- ASSIGNED TASK -
Copy all lines in the material holding the string "label".
*** Opening WORKING DATA ***
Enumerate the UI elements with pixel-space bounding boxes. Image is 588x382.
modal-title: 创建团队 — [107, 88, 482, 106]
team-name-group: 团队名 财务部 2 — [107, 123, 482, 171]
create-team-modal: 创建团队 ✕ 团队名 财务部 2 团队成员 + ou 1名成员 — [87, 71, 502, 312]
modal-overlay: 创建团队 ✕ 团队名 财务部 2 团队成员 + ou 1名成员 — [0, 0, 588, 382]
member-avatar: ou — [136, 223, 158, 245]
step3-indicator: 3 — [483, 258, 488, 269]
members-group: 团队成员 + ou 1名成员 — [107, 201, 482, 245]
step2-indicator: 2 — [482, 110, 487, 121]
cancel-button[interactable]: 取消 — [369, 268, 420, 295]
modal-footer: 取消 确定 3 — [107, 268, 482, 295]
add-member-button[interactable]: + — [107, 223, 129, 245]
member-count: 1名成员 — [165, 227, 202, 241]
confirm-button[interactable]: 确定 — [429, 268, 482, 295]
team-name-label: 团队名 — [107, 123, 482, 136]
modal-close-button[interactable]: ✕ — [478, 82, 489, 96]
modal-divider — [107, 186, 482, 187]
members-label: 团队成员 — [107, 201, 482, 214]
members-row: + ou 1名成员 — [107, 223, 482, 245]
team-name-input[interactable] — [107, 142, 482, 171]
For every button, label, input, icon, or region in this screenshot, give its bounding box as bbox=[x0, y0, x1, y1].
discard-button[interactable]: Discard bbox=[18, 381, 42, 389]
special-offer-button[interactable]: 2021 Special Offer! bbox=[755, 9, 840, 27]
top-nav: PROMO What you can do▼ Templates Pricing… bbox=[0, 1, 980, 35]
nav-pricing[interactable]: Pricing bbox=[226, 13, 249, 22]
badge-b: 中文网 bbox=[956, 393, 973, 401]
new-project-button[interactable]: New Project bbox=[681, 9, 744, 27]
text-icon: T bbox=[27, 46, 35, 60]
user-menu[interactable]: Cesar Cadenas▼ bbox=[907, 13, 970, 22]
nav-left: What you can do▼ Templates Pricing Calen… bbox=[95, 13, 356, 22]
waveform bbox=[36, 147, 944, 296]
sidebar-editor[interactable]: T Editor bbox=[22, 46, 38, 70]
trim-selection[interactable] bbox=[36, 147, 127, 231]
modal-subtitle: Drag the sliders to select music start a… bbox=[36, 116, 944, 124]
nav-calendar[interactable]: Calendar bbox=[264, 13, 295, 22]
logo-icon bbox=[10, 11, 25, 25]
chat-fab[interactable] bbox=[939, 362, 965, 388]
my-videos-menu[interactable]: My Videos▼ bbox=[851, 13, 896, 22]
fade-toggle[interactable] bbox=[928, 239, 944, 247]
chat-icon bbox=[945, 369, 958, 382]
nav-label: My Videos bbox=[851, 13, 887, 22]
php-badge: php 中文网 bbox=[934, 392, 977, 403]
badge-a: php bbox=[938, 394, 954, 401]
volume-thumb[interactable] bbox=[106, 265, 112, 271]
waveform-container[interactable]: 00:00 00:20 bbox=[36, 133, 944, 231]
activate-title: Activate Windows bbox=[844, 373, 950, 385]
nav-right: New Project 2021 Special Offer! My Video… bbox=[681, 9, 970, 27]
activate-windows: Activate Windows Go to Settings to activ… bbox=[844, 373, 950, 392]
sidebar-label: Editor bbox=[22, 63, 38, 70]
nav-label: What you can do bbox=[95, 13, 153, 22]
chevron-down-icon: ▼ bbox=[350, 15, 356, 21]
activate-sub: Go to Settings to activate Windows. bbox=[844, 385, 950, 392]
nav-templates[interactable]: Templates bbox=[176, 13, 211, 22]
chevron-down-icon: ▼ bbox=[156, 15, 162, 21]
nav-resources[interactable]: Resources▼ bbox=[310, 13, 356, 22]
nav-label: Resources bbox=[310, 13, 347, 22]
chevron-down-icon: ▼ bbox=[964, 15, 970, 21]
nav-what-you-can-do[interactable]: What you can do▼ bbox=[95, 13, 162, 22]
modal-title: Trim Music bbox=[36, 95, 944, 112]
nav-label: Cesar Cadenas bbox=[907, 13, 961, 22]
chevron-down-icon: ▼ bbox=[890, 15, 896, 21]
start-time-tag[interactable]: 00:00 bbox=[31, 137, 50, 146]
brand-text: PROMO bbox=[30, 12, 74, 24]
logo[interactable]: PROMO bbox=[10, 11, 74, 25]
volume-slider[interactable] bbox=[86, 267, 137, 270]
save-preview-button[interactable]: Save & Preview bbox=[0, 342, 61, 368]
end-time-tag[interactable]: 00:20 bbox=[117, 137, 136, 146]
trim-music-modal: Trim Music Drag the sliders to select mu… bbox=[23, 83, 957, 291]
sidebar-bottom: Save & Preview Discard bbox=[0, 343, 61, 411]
*** Closing WORKING DATA ***
- SOLUTION TO THE EXERCISE -
team-name-label: 团队名 — [107, 123, 482, 136]
members-label: 团队成员 — [107, 201, 482, 214]
For every button, label, input, icon, or region in this screenshot, give its bounding box as bbox=[x0, y0, x1, y1].
nav-label: My Videos bbox=[851, 13, 887, 22]
sidebar-label: Editor bbox=[22, 63, 38, 70]
nav-label: What you can do bbox=[95, 13, 153, 22]
nav-label: Resources bbox=[310, 13, 347, 22]
nav-label: Cesar Cadenas bbox=[907, 13, 961, 22]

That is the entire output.